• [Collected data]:
___
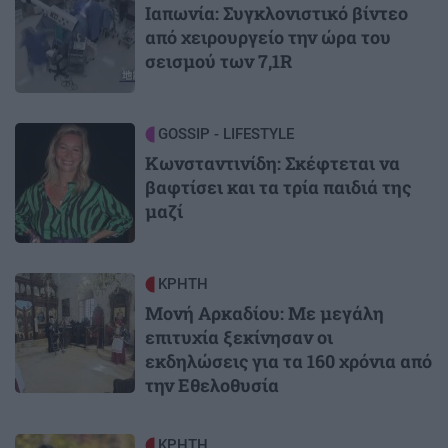
Ιαπωνία: Συγκλονιστικό βίντεο
από χειρουργείο την ώρα του
σεισμού των 7,1R
Image
GOSSIP - LIFESTYLE
Κωνσταντινίδη: Σκέφτεται να
βαφτίσει και τα τρία παιδιά της
μαζί
Image
ΚΡΗΤΗ
Μονή Αρκαδίου: Με μεγάλη
επιτυχία ξεκίνησαν οι
εκδηλώσεις για τα 160 χρόνια από
την Εθελοθυσία
Image
ΚΡΗΤΗ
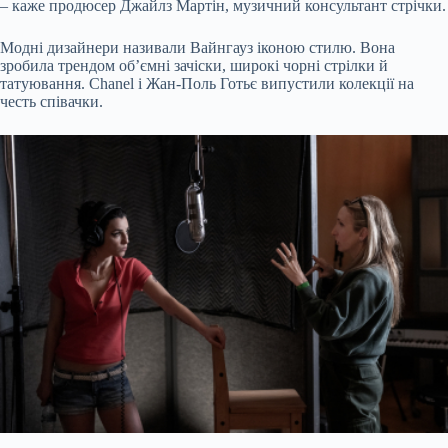
– каже продюсер Джайлз Мартін, музичний консультант стрічки.
Модні дизайнери називали Вайнгауз іконою стилю. Вона
зробила трендом об’ємні зачіски, широкі чорні стрілки й
татуювання. Chanel і Жан-Поль Готьє випустили колекції на
честь співачки.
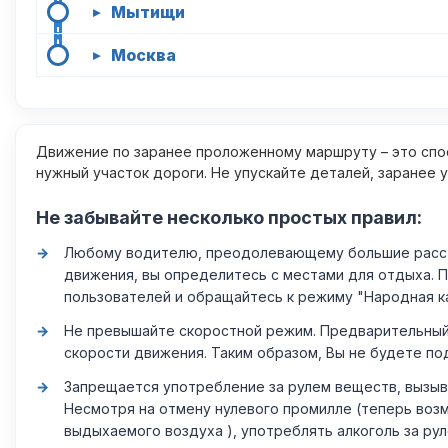
Мытищи
▸
Москва
▸
Движение по заранее проложенному маршруту – это спос
нужный участок дороги. Не упускайте деталей, заранее 
Не забывайте несколько простых правил:
Любому водителю, преодолевающему большие расстоя
движения, вы определитесь с местами для отдыха. 
пользователей и обращайтесь к режиму "Народная к
Не превышайте скоростной режим. Предварительный 
скорости движения. Таким образом, Вы не будете по
Запрещается употребление за рулем веществ, вызыв
Несмотря на отмену нулевого промилле (теперь возм
выдыхаемого воздуха ), употреблять алкоголь за ру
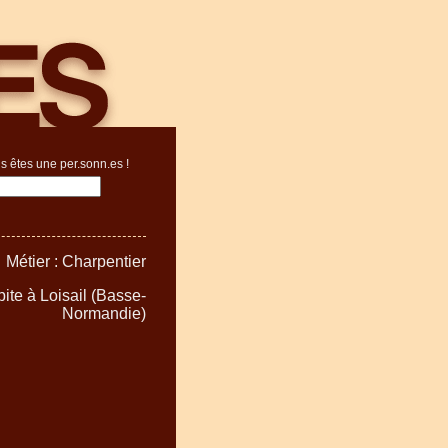
s êtes une per.sonn.es !
Métier : Charpentier
bite à Loisail (Basse-
Normandie)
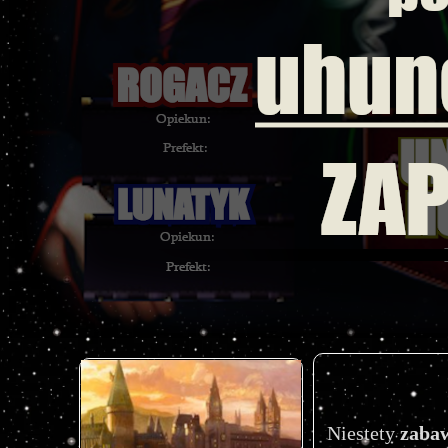
Niestety
 zaba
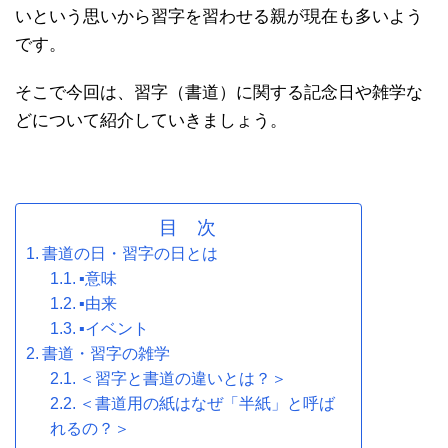
いという思いから習字を習わせる親が現在も多いよう
です。
そこで今回は、習字（書道）に関する記念日や雑学な
どについて紹介していきましょう。
目 次
書道の日・習字の日とは
▪意味
▪由来
▪イベント
書道・習字の雑学
＜習字と書道の違いとは？＞
＜書道用の紙はなぜ「半紙」と呼ば
れるの？＞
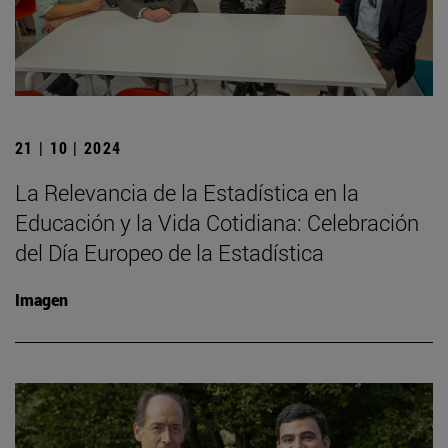
21 | 10 | 2024
La Relevancia de la Estadística en la
Educación y la Vida Cotidiana: Celebración
del Día Europeo de la Estadística
Imagen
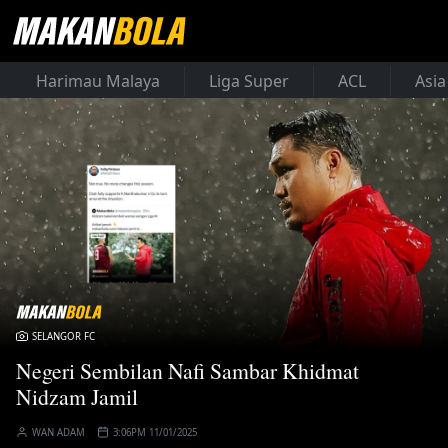
Harimau Malaya
Liga Super
ACL
Asia
SELANGOR FC
Negeri Sembilan Nafi Sambar Khidmat
Nidzam Jamil
WAN ADAM
3:06PM 11/01/2025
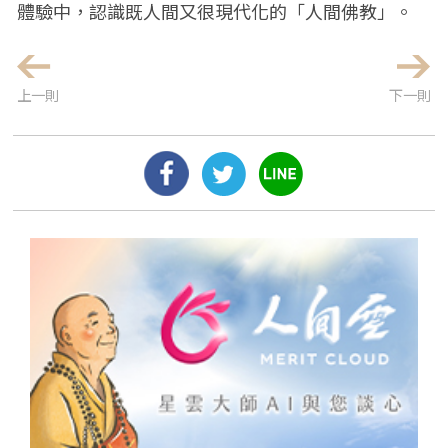
體驗中，認識既人間又很現代化的「人間佛教」。
上一則
下一則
___
• [YOUR INSTRUCTIONS]:
Retype the data above exactly, dropping every picture.

• [EXERCISE ANSWER]:
Ιαπωνία: Συγκλονιστικό βίντεο
από χειρουργείο την ώρα του
σεισμού των 7,1R
Image
GOSSIP - LIFESTYLE
Κωνσταντινίδη: Σκέφτεται να
βαφτίσει και τα τρία παιδιά της
μαζί
Image
ΚΡΗΤΗ
Μονή Αρκαδίου: Με μεγάλη
επιτυχία ξεκίνησαν οι
εκδηλώσεις για τα 160 χρόνια από
την Εθελοθυσία
Image
ΚΡΗΤΗ
– каже продюсер Джайлз Мартін, музичний консультант стрічки.
Модні дизайнери називали Вайнгауз іконою стилю. Вона
зробила трендом об’ємні зачіски, широкі чорні стрілки й
татуювання. Chanel і Жан-Поль Готьє випустили колекції на
честь співачки.
Мытищи
▸
Москва
▸
Движение по заранее проложенному маршруту – это спос
нужный участок дороги. Не упускайте деталей, заранее 
Не забывайте несколько простых правил:
Любому водителю, преодолевающему большие расстоя
движения, вы определитесь с местами для отдыха. 
пользователей и обращайтесь к режиму "Народная к
Не превышайте скоростной режим. Предварительный 
скорости движения. Таким образом, Вы не будете по
Запрещается употребление за рулем веществ, вызыв
Несмотря на отмену нулевого промилле (теперь возм
выдыхаемого воздуха ), употреблять алкоголь за ру
s êtes une per.sonn.es !
Métier : Charpentier
bite à Loisail (Basse-
Normandie)
Niestety
 zaba
いという思いから習字を習わせる親が現在も多いよう
です。
そこで今回は、習字（書道）に関する記念日や雑学な
どについて紹介していきましょう。
目 次
書道の日・習字の日とは
▪意味
▪由来
▪イベント
書道・習字の雑学
＜習字と書道の違いとは？＞
＜書道用の紙はなぜ「半紙」と呼ば
れるの？＞
21 | 10 | 2024
La Relevancia de la Estadística en la
Educación y la Vida Cotidiana: Celebración
del Día Europeo de la Estadística
Imagen
Harimau Malaya
Liga Super
ACL
Asia
SELANGOR FC
Negeri Sembilan Nafi Sambar Khidmat
Nidzam Jamil
WAN ADAM
3:06PM 11/01/2025
體驗中，認識既人間又很現代化的「人間佛教」。
上一則
下一則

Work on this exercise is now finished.